NASA satellite image of gas flaring in the Gulf of Mexico
NASA satellite imagery like this one of the Gulf of Mexico can detect flaring. (File photo/NASA)

However, a contract with the Malaysian company Coastal Contracts Bhd, which provides gas conditioning services, has allowed Ixachi to increase its output from 150 million standard cubic feet per day (mmscfd) to 180 mmscfd since November 2021 according to industry publication The Edge Markets. In January, Pemex increased its payment rate to Coastal Contracts as an incentive reward for expanding Ixachi’s capacities. 

But natural gas production at Ixachi also presents technical challenges, industry expert Pablo Medina of Welligence Energy Analytics told the online industry publication Natural Gas Intelligence, including its “extreme” depths (3.7 to 4.3 miles) and high pressure.

One senior Pemex official told Reuters that the fines for not living up to its development plans for Ixachi were worth it to the company because they were “small” and the company needed to speed up crude oil output to meet López Obrador’s ambitious production goals.
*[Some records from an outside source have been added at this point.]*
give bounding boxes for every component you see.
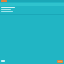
button[interactable]: Action (57, 60, 63, 63)
button[interactable]: More (1, 60, 5, 62)
button[interactable]: Title (1, 0, 7, 2)
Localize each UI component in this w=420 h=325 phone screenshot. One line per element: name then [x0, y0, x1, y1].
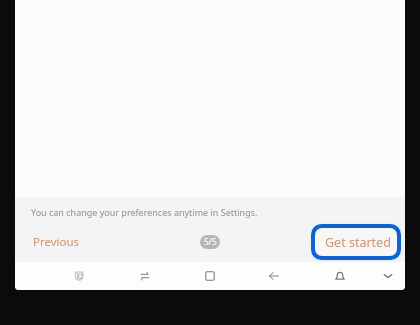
- staticText: You can change your preferences anytime …: [31, 206, 258, 218]
- button[interactable]: Collapse: [373, 262, 403, 290]
- button[interactable]: Secure folder: [64, 262, 94, 290]
- button[interactable]: Back: [259, 262, 289, 290]
- button[interactable]: Smart switch: [130, 262, 160, 290]
- button[interactable]: Notifications: [325, 262, 355, 290]
- button[interactable]: Get started: [315, 228, 397, 256]
- staticText: Get started: [325, 234, 391, 251]
- staticText: 5/5: [204, 236, 217, 248]
- button[interactable]: Previous: [26, 229, 87, 255]
- staticText: Previous: [33, 234, 80, 250]
- button[interactable]: Recent apps: [195, 262, 225, 290]
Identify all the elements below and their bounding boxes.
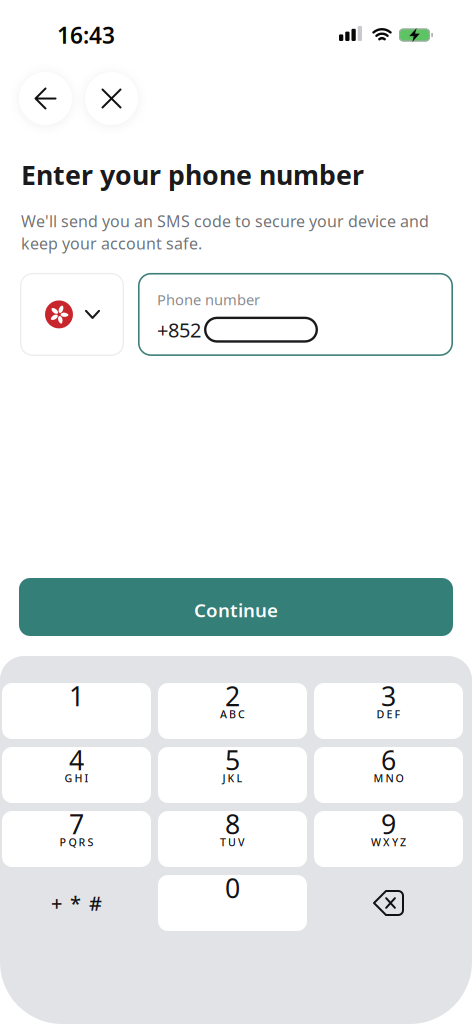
button[interactable]: Back <box>19 72 72 125</box>
button[interactable]: 5 <box>158 747 307 803</box>
button[interactable]: 9 <box>314 811 463 867</box>
button[interactable]: 7 <box>2 811 151 867</box>
staticText: 1 <box>69 678 84 714</box>
button[interactable]: 0 <box>158 875 307 931</box>
button[interactable]: Continue <box>19 578 453 636</box>
staticText: We'll send you an SMS code to secure you… <box>21 210 429 254</box>
staticText: W X Y Z <box>371 835 406 849</box>
staticText: G H I <box>64 771 88 785</box>
staticText: 4 <box>69 742 84 778</box>
button[interactable]: 8 <box>158 811 307 867</box>
staticText: Phone number <box>157 290 260 309</box>
staticText: 7 <box>69 806 84 842</box>
staticText: 6 <box>381 742 396 778</box>
staticText: 3 <box>381 678 396 714</box>
staticText: A B C <box>220 707 245 721</box>
staticText: Enter your phone number <box>21 157 364 192</box>
staticText: D E F <box>376 707 400 721</box>
staticText: 5 <box>225 742 240 778</box>
button[interactable]: Close <box>85 72 138 125</box>
button[interactable]: 2 <box>158 683 307 739</box>
staticText: 0 <box>225 870 240 906</box>
button[interactable]: 4 <box>2 747 151 803</box>
staticText: P Q R S <box>60 835 94 849</box>
staticText: 2 <box>225 678 240 714</box>
staticText: T U V <box>220 835 245 849</box>
button[interactable]: Symbols <box>2 875 151 931</box>
button[interactable]: 1 <box>2 683 151 739</box>
staticText: M N O <box>374 771 404 785</box>
staticText: + * # <box>51 890 102 916</box>
staticText: 8 <box>225 806 240 842</box>
button[interactable]: 6 <box>314 747 463 803</box>
staticText: Continue <box>194 598 278 622</box>
staticText: +852 <box>157 316 201 343</box>
button[interactable]: Phone number <box>138 273 453 356</box>
button[interactable]: Delete <box>314 875 463 931</box>
staticText: J K L <box>222 771 242 785</box>
staticText: 9 <box>381 806 396 842</box>
button[interactable]: 3 <box>314 683 463 739</box>
button[interactable]: Select country <box>20 273 124 356</box>
staticText: 16:43 <box>57 20 115 50</box>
Early after taking office, López Obrador said that Ixachi and Quesqui formed part of 17 new priority fields expected to dramatically boost national production as part of a plan to make the country energy independent. Moreover, during a visit to Ixachi in 2019, López Obrador expressed the urgency of boosting oil production.

“If we hadn’t intervened in time, falling oil production would have put us in a situation of a lot of risk: it would lead — possibly — to a severe economic and financial crisis,” he said at the time.

Both fields were supposed to receive more financial resources to speed-up exploration and production, but Pemex failed to complete the pipelines, wells and other infrastructure needed to produce gas and condensate without high levels of waste. And so it is burning what it does not have the equipment to deal with, the report says.

Mexico Energy Minister Rocio Nahle
The report by the National Hydrocarbons Commission was sent in August to Energy Minister Rocio Nahle, seen here in December reporting to the federal Senate’s energy commission. (Galo Cañas Rodríguez/Cuartoscuro)

The information, which was sent to Energy Minister Rocio Nahle, show that in Quesqui, the value of burned-off condensate was almost US $8 million in two years, while in Ixachi, it was more than US $21 million in three years. In Ixachi, 62.9 billion cubic feet of gas was destroyed, or nearly one-third of the amount of gas produced in the field, Reuters said.   

“The objective should be to maximize making use of all hydrocarbon products in the field,” the CNH report said, adding that Pemex “does not meet production it committed to because wells and infrastructure are not in place.”

For years, Pemex – the world’s most indebted oil company —has refused to invest in infrastructure for gas exploration and production, arguing it is too expensive. Instead, the country imports high volumes from the United States. However, rather than delaying extraction work in order to fix underlying problems, Pemex has risked fines and caused environmental damage, two company sources told Reuters.

One of the sources also said they had witnessed senior Pemex executives in four meetings early in 2023, agreeing that the company would prefer to pay the fines than make changes. In 2022 alone, Pemex faced four fines by the CNH, which it is currently appealing. The two most recent fines could each reach $6.2 million, a third source at the CNH told Reuters.

While relatively small for a company that had revenues of more than US $87 billion between January and September 2022, both would be the highest individual fines ever imposed by the CNH. 

Lately, Pemex has come under pressure due to the environmental damage associated with burning off gas. Officials have acknowledged that Pemex’s environmental, social and governance record threaten its financing. 

In its updated business plan for 2023–2027, the state-owned company acknowledged that it has been falling behind in a global race to transition to renewable energy sources.

Pemex did not respond to repeated requests for comment and both the CNH and López Obrador’s office declined to comment on this matter, Reuters said.